As a youngster, I cared only about the channel’s water flow. But as an adult, I have found myself more drawn to the backwaters. There are still valid stories, even if they are not as well-known. I have been able to discover part of it through the responses of readers who have graciously sent me messages over time. My posts about the Gateway Arch, which has been professionally photographed by many others, are rarely answered. But I do get replies from other landmarks and lesser-known places whose institutional memory slowly begins to fade from our collective memories. Although some of the most egregious aspects of our past deserve to be forgotten, I don’t usually like “sentimental” history. However, some special places need to be preserved.
Even though they didn’t know its name, everyone in St. Louis knew about this hospital. For generations, one could just say “You know, that hospital across Highway 40 from Zoo,” and everyone would acknowledge it. But for dozens of people who have reached out to me, it is much more than the Spanish Revival-turned-glass-and-concrete edifice that was demolished a couple of years ago; it was where doctors served their residency, where nurses worked for decades, and where of courses many of my readers were born. The Deaconesses were born out of the Evangelisch-Lutheran Church. They first operated out of a large house that was converted into a hospital. This was once more common than one might think in St. Louis. Their education was both lecture-based and apprenticeship-based. Although the Deaconess College of Nursing is still in existence, it has been renamed the Chamberlain School of Nursing. It is located in Downer’s Grove (Illinois).

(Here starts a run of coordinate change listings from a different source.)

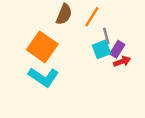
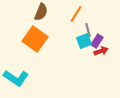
brown semicircle: (64, 14) -> (41, 12), moved
cyan L-shape: (43, 77) -> (16, 78), moved

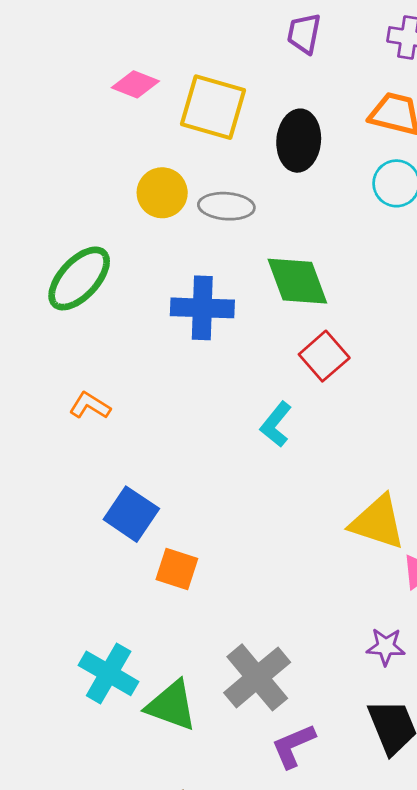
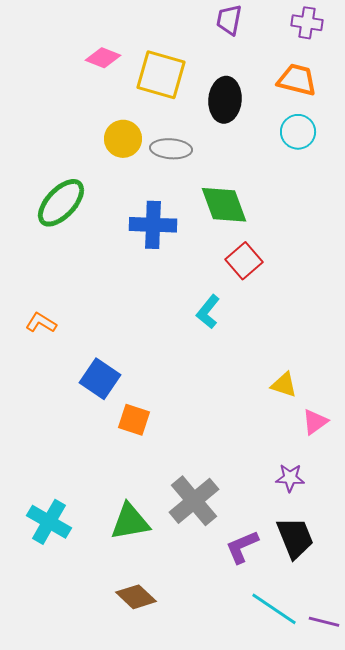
orange L-shape: (90, 406) -> (41, 323), moved
yellow triangle: (378, 522) -> (284, 385), size x0.6
cyan cross: (109, 673) -> (49, 522), moved
green triangle: (172, 706) -> (130, 522), turned -30
purple L-shape: (293, 746) -> (242, 547), moved

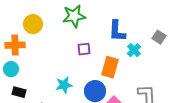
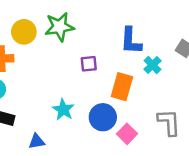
green star: (74, 16) -> (59, 27), moved
cyan star: (64, 85) -> (63, 110), turned -30

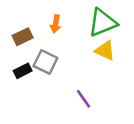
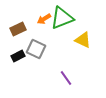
green triangle: (102, 23) -> (62, 18), moved
orange arrow: (56, 24) -> (44, 19), turned 48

Some of the buildings that used to be the Jefferson Campus of St. Alexius Hospital are still occupied by the Lutheran School of Nursing. For generations, however, another hospital was located on the same site: the Lutheran Hospital. Its roots can be traced back to 1858 when it was situated at Geyer and Broadway. It moved to South Jefferson in 1878 after the city’s expansion into the new German American streetcar suburbanites. The hospital, Concordia Publishing, as well as Concordia Seminary for a time, formed a kind of “Lutheran Civic Center” on the South Side. Inexorably, the South Side east side of Grand Boulevard started to show signs of decreased energy in the 1980s. The hospital went through many owners before becoming a satellite campus at St. Alexius. It is a question I have to ask about the hospital’s long-term viability. However, I still get a lot of memories from readers about the hospital and nursing school.

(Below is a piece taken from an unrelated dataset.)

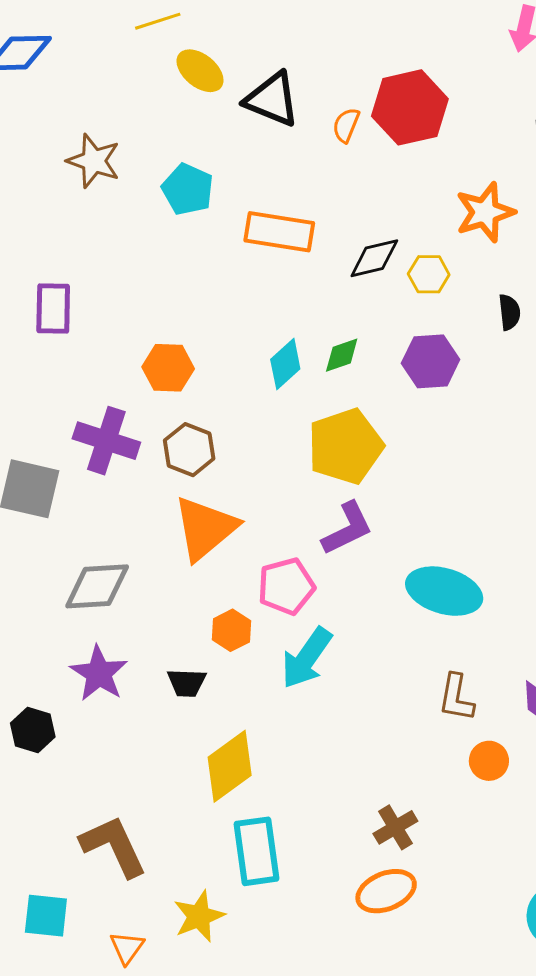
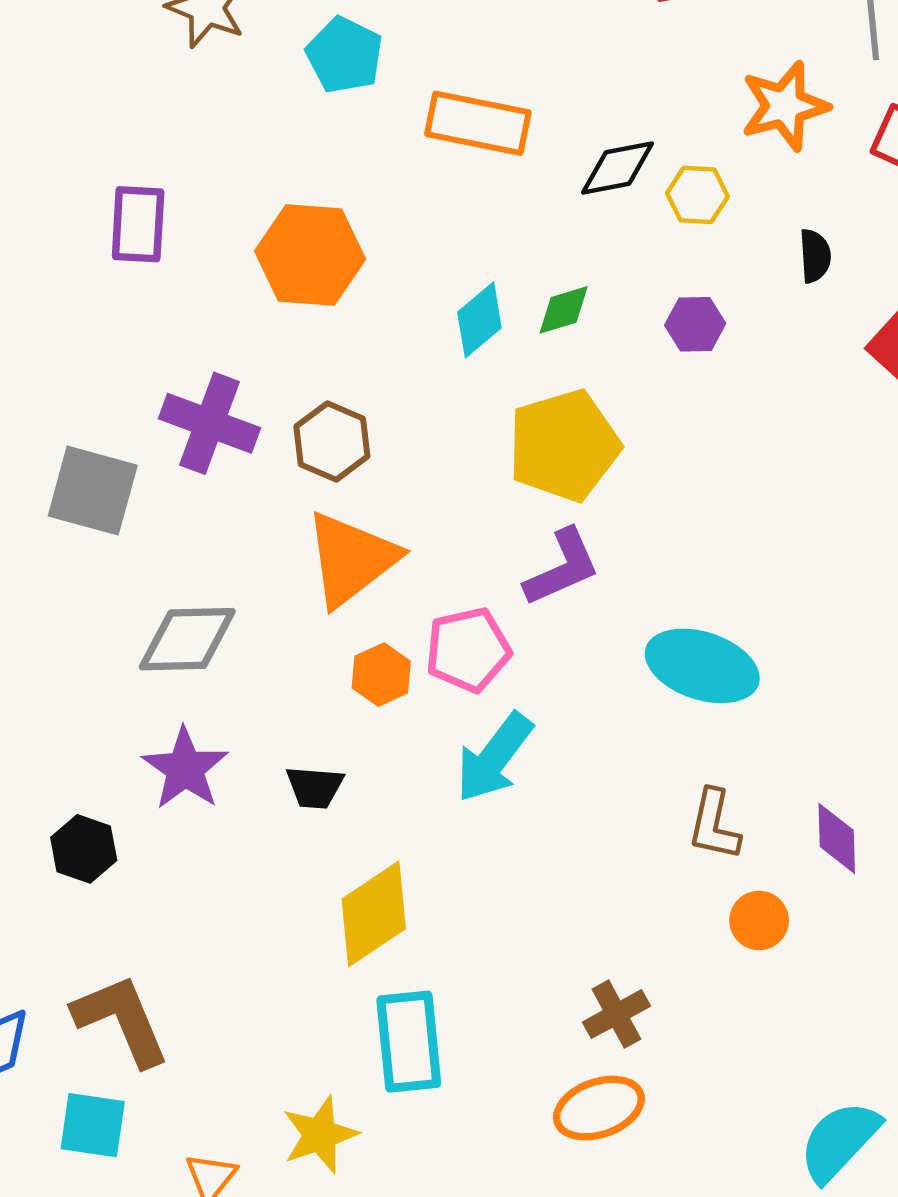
purple hexagon: (431, 361) -> (695, 324), size x0.7
orange hexagon: (168, 368) -> (310, 255), moved, size x1.4
orange hexagon: (232, 630) -> (381, 675), moved
brown L-shape: (114, 846) -> (121, 1020), moved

Parks College of Aviation – Cahokia Campus
Although the historic school is no longer in existence, it is now on St. Louis University’s Frost Campus in Midtown. However, the historic campus in Cahokia remains standing, though in a more ruined state. Urban explorers have taken photographs of the sprawling group of buildings that are now obscured by thick underbrush. The comments and messages of former students began to pour in after I posted photos from a reader about the school’s historic buildings many years ago. It is amazing how quickly the buildings disappeared into the wild. Cahokia, for the moment, is still trying to find a new use for the property. Even after all these years, the memories remain strong.

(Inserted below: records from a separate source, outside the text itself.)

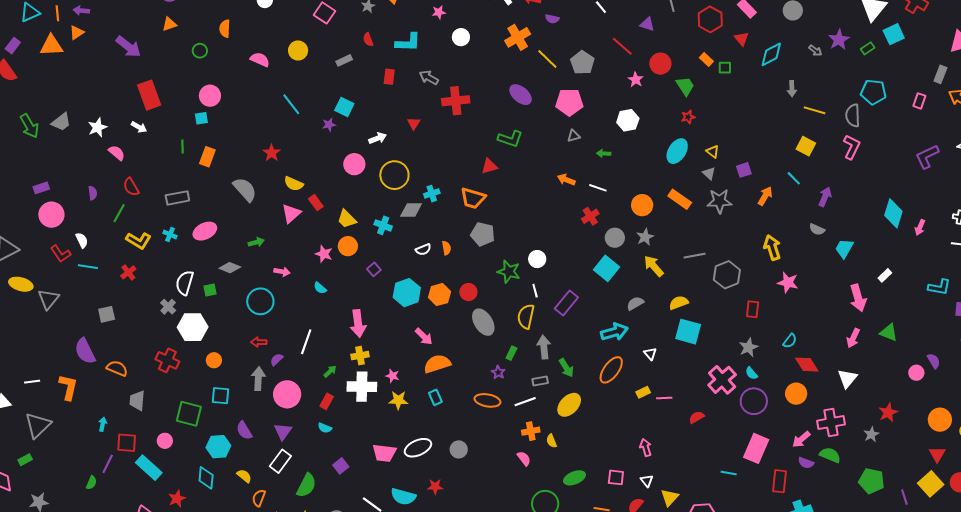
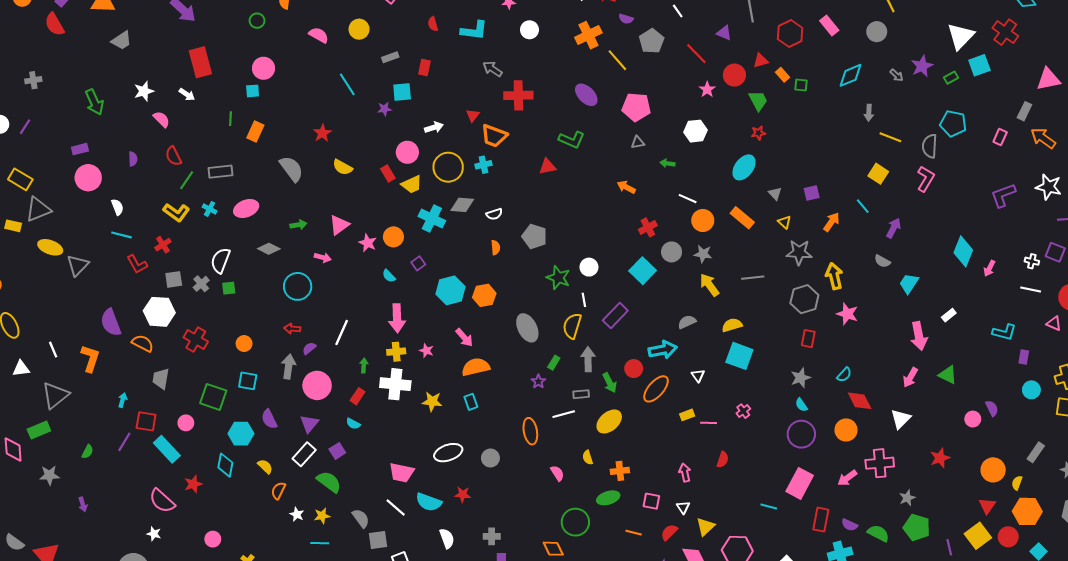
red triangle: (742, 39) -> (761, 61), moved, turned 49
gray rectangle: (344, 60) -> (390, 57), moved
gray pentagon: (582, 63) -> (652, 41), moved
red rectangle: (389, 77) -> (424, 67), moved
cyan square: (344, 107) -> (402, 92), turned -36
gray trapezoid: (61, 122) -> (121, 41), moved
green arrow: (29, 126) -> (94, 102), moved
yellow triangle: (713, 152) -> (784, 222), moved
white line: (598, 188) -> (688, 199), moved
cyan cross: (432, 194) -> (484, 165), moved
orange trapezoid: (473, 198) -> (494, 136), moved
gray star: (719, 201) -> (799, 252), moved
red rectangle: (316, 203) -> (388, 173), moved
green line: (119, 213) -> (187, 180), moved
pink triangle: (291, 214) -> (339, 225), moved
yellow trapezoid: (347, 219) -> (412, 184), moved, turned -75
cyan cross: (383, 225) -> (432, 219), size x1.4
gray star: (645, 237) -> (703, 254), turned 30
white semicircle: (423, 250) -> (494, 214), moved
red L-shape: (61, 254) -> (137, 264), moved
cyan square: (606, 268) -> (643, 271), moved
gray hexagon: (727, 275) -> (804, 299), moved
cyan semicircle: (320, 288) -> (389, 276), moved
green square: (210, 290) -> (229, 288), moved
red circle: (468, 292) -> (634, 369), moved
gray square: (107, 314) -> (174, 279), moved
white hexagon: (193, 327) -> (159, 312), moved
green arrow: (330, 371) -> (364, 365), turned -48
pink star: (393, 376) -> (426, 351), moved
pink cross: (722, 380) -> (743, 411), moved, size x0.5
white line: (32, 382) -> (53, 350), turned 70
orange ellipse: (487, 400) -> (530, 431), moved, turned 65
red semicircle: (697, 417) -> (723, 460), moved, turned 133
orange cross: (531, 431) -> (620, 471), moved
gray star: (871, 434) -> (907, 498), moved
pink trapezoid: (384, 453) -> (402, 473), moved
green semicircle: (830, 455) -> (878, 533), moved
green rectangle: (25, 460) -> (39, 430), size x1.5
purple semicircle: (806, 463) -> (850, 525), moved
purple square: (341, 466) -> (337, 451), moved
green semicircle: (91, 483) -> (87, 452), moved
green semicircle: (306, 485) -> (329, 482), turned -85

This north St. Louis neighborhood has roots that go back to the 18th Century. There are still rail lines running through the area. This area seems to have a little industrial revival because the low rents make it possible for start-ups to grow their customer base in cheap warehouses. In January it was cold outside so I went walking through the neighborhood. It was both surprising and disappointing to learn that so many Baden residents remain pessimistic about their historic community’s future. What does Baden’s history offer today? When their neighbors move and another house is vacant, how can they possibly know what the future holds for them? I received letters from past residents who felt the same way. They also felt that Baden’s best times had long since passed. What will historians do with the constructive feedback our readers give us? What will the city leaders do with this feedback?